The majority of the known sites occur in the zone where the Danube has cut a series of deep gorges through the southern arm of the Carpathian Mountains. Rapids and whirlpools were a feature of this section of the river prior to dam closure. Sites have also been found downriver, in the more open section of the Danube Valley between the Iron Gates I and II dams. In spite of the contrast in physical setting, the archaeological records of the two zones show many similarities.

Scientific dating methods such as radiocarbon were not easily available at the time of the investigations, and excavators relied mainly on artifact typology and stratigraphy to date their sites. Since the 1990s research on surviving archaeological collections, involving AMS radiocarbon dating and other forms of scientific analysis, has led to a reassessment of the relative and absolute chronologies of the principal sites.


Some archaeologists have argued that the Iron Gates Mesolithic exhibits a trend toward increasing social complexity and sedentism, culminating in the Late Mesolithic "Lepenski Vir culture" between c. 7000 and 5500 b.c. However, this view seems to owe more to the archaeologists' expectations than to sound archaeological evidence. It has yet to be demonstrated by, for example, seasonality studies of animal and plant remains or direct evidence of food storage that any of the Iron Gates sites were permanent, year-round settlements. Moreover, although Lepenski Vir has come to epitomize the Iron Gates Mesolithic, many of the archaeological "indicators" of complexity there—including much of the sophisticated architecture, art, and evidence of participation in long-distance exchange networks—probably date to a time when agriculture had a significant impact on the Iron Gates economy.

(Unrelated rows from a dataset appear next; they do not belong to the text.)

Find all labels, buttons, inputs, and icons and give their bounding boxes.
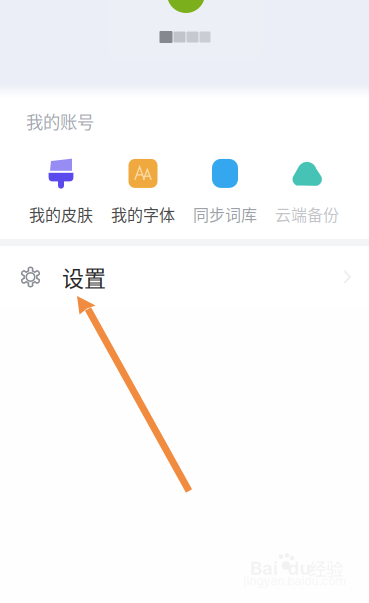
staticText: 我的皮肤 bbox=[29, 202, 93, 226]
button[interactable]: 我的皮肤 bbox=[20, 155, 102, 227]
staticText: 我的字体 bbox=[111, 202, 175, 226]
staticText: 同步词库 bbox=[193, 202, 257, 226]
staticText: 经验 bbox=[309, 556, 343, 581]
button[interactable]: 我的字体 bbox=[102, 155, 184, 227]
staticText: 设置 bbox=[62, 261, 106, 293]
button[interactable]: 设置 bbox=[0, 248, 369, 306]
staticText: Bai bbox=[250, 557, 278, 579]
button[interactable]: 同步词库 bbox=[184, 155, 266, 227]
staticText: du bbox=[288, 557, 310, 579]
button[interactable]: 云端备份 bbox=[266, 155, 348, 227]
staticText: 我的账号 bbox=[26, 108, 94, 134]
staticText: 云端备份 bbox=[275, 202, 339, 226]
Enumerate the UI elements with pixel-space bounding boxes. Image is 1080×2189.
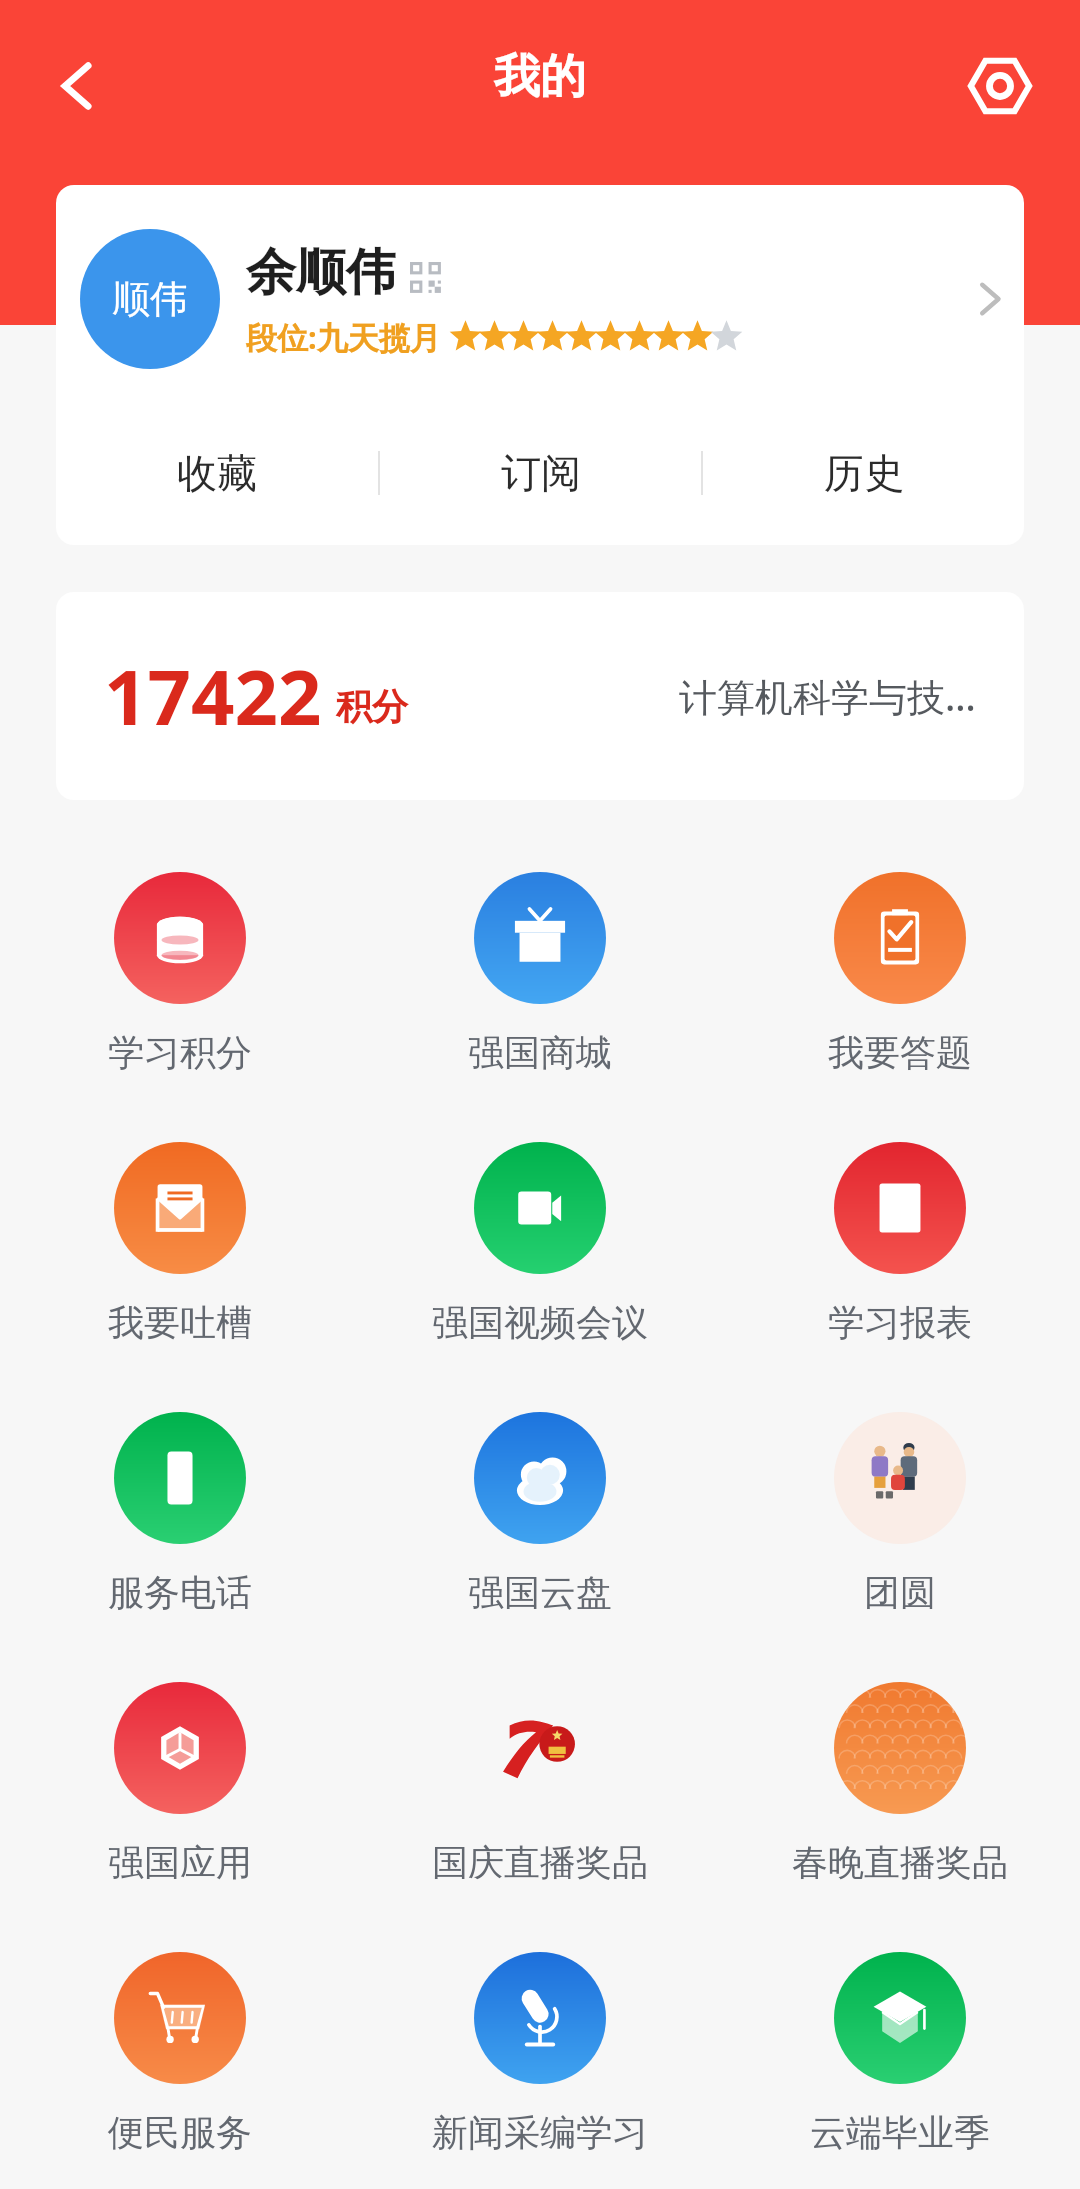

In fact there is no clear pattern of temporal change in the Iron Gates Mesolithic. The early stages are very poorly documented. Use of caves and rock shelters on the Romanian bank can be traced back to the Late Glacial period, c. 12,000 b.c. An open-air settlement had been established at Vlasac shortly after 9500 b.c., and there were occupations at Padina and Lepenski Vir by the early eighth millennium b.c. The duration of these Early Mesolithic settlements is unknown, and few architectural or other remains survive.

The character of Mesolithic settlement in the Iron Gates region is best represented at Vlasac on the Serbian bank of the Danube and Schela Cladovei in Romania. The evidence from these two sites relates mainly to a restricted period of the Late Mesolithic between 7100 and 6300 b.c. The inhabitants appear to have lived in trapezoidal "pit" houses. Hearths consisting of rectangular pits lined with stone slabs were found in some of the houses, but there were no other internal divisions. Sometimes the hearths were all that survived of the houses.

Burials are an important feature of both sites and occur within the confines of the settlements rather than in formal cemeteries. Eighty-five graves containing the remains of more than one hundred individuals were found at Vlasac, and more than sixty graves have been excavated at Schela Cladovei. Single inhumation was the norm; the dead were placed in simple earthen graves, often lying extended on their backs, but sometimes laid on one side with the legs and arms flexed. The skull was sometimes buried separately and, occasionally, groups of skulls have been found. There is persuasive evidence for the deliberate disposal of individual human bones, groups of disarticulated bones, and body parts still held together by soft tissue, probably linked to practice of excarnation—where the corpse is first exposed to allow the flesh to either rot away or be removed by scavengers. Excarnated bones were either buried separately or added to graves containing an intact body (fig. 1). Ivana Radovanović in The Iron Gates Mesolithic (1996) has suggested that excarnation was reserved for individuals of higher status. However, apart from the presence of red ochre in many graves, burial goods are few and provide no clear evidence of social distinctions within the communities. Bones of dogs, the only domestic animal of this period, have been found in association with human remains at Vlasac, and there is one possible example of the separate burial of a dog—a practice known from the Mesolithic elsewhere in Europe.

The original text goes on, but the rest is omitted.